By Neils Christensen
April 22, 2024

The gold market is seeing solid selling pressure afte failing to hold its ground at $2,400 an ounce. Although the market has room to fall lower during the summer, one market analyst says that the precious metal remains in a solid position to rally by year-end.

In an interview with K-News, Chantell Schieven, Head of Research at Capitalight Research, said that not only is gold technically overbought, but it has also started its historical seasonal weak period. In this environment, Schieven noted that she sees gold prices potentially falling back to $2,150 an ounce, representing the March breakout level.

Although Schieven is looking for a correction in gold in the next few months, she remains a long-term bull. She said she is raising her year-end price target to $2,500 an ounce, up from $2,400 an ounce.

The comments come as June gold futures start the week with a more than 2% loss, last trading at $2,349.10 an ounce.

At the start of the year, Schieven was the most bullish analyst who participated in the London Bullion Market Association’s annual price forecast.

“It’s been kind of surprising to see gold take out all these levels, and while I do think it goes higher, I do think we need to see a bit of a pullback,” she said. “I don’t think gold goes all the way back to $2,000 or below, but we could see $2,100 before the end of the summer.”

Schieven said that the most significant reason she has turned near-term cautious on gold is due to shifting interest rate expectations that are supporting higher bond yields and a stronger U.S. dollar. Markets are now pushing back the start of the Federal Reserve’s easing cycle until after the summer.

According to the CME FedWatch Tool, markets see less than 20% chance of a rate cut in June. At the same time, the chance of a rate cut in July has dropped below 50%.

“Gold has broken a bit away from its fundamental drivers, and I think we are starting to see these drivers come back into focus, which can be negative for gold,” she said.

However, Schieven added that the gold market has become significantly more nuanced than just following bond yields and the U.S. dollar. Although the Federal Reserve is not expected to cut rates during the summer, it’s unlikely to raise interest rates.

“The Federal Reserve will eventually cut rates this year. I expect to see them cut rates after the 2024 election, and that is when we will see gold prices climb higher and push towards $2,500 an ounce. The summer lows could prove to be a good time to buy for long-term investors.”
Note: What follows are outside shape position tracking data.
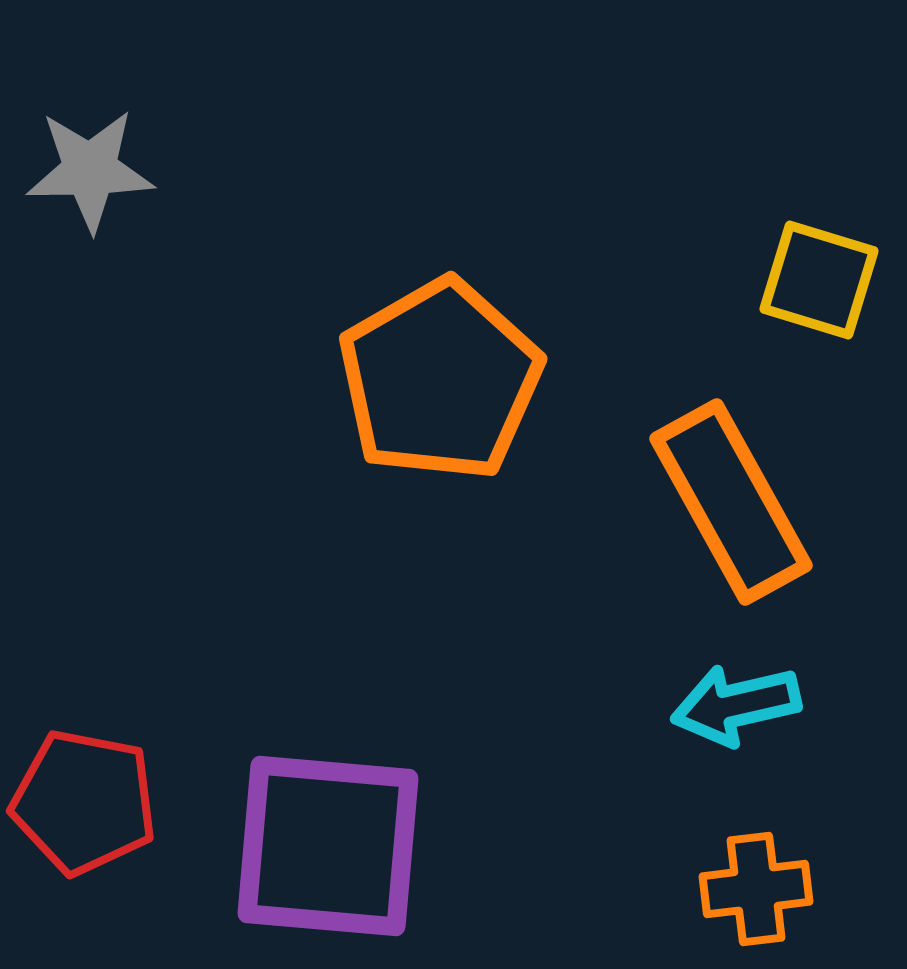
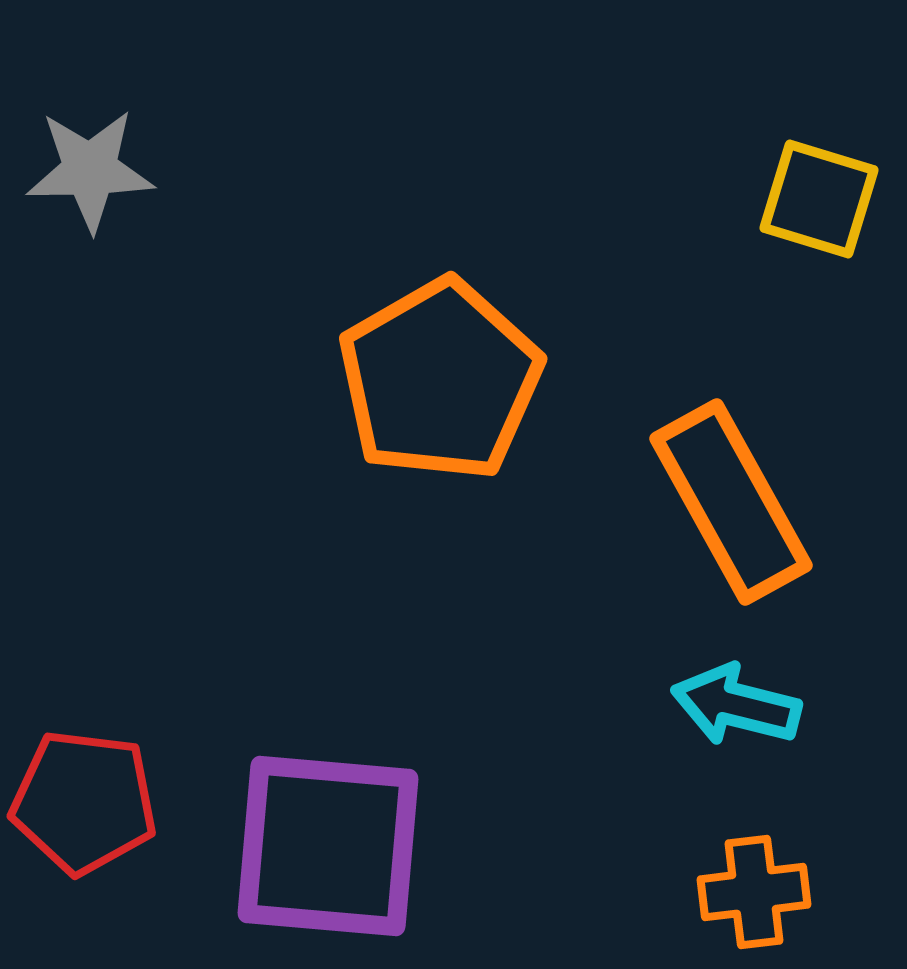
yellow square: moved 81 px up
cyan arrow: rotated 27 degrees clockwise
red pentagon: rotated 4 degrees counterclockwise
orange cross: moved 2 px left, 3 px down
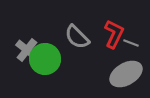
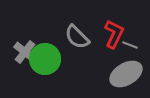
gray line: moved 1 px left, 2 px down
gray cross: moved 2 px left, 2 px down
At the same time, Schieven said that she expects inflation to play a more critical role in gold’s price action. She pointed out that with the Federal Reserve holding firm on its monetary policy, higher interest rates mean that real rates will rise, lowering gold’s opportunity costs as a non-yielding asset.

“Ultimately, the Fed, even with their hawkish comments, continue to leave themselves room to lower interest rates,” she said. “They will be lowering interest rates even as inflation remains stubbornly above the 2% target. The Federal Reserve can’t afford to maintain higher interest rates because of rising debt levels.”

Looking beyond U.S. monetary policy, Schieven said that she expects gold to remain an attractive safe-haven asset. Although the global economy has seen relatively better-than-expected growth so far this year, Schieven said she has not entirely dismissed the threat of a recession.

She added that rising U.S. debt will strangle economic growth as more money is thrown at just servicing its debt. In March, economists at Bank of America noted that U.S. national debt is rising by $1 trillion every 100 days. Schieven pointed out that this is a significant reason why central banks will continue to buy gold.

“Nobody wants our debt right now,” she said. “As the debt grows, it’s not surprising that central banks want fewer U.S. dollars and want to diversify their holdings.”

Finally, Schieven said that U.S. geopolitical instability as the 2024 election draws closer will also provide new support for gold.

“I don’t really know how to put this, but neither choice is that great. No matter who gets elected, deficits will still rise, and the U.S. dollar will still be devalued,” she said. “Those things are not good for the U.S., but they are certainly good for gold.”

Looking through higher volatility this year, Schieven said that gold remains in a long-term uptrend. She pointed out that during the 1970s, higher inflation, economic uncertainty, and geopolitical turmoil caused gold prices to double.

While that might be an unlikely scenario today, Schieven said that it is not out of the question.

“We do not think it is out of line to look for a $3300+ gold price over the next 5-6 years,” Schieven wrote in a recent report.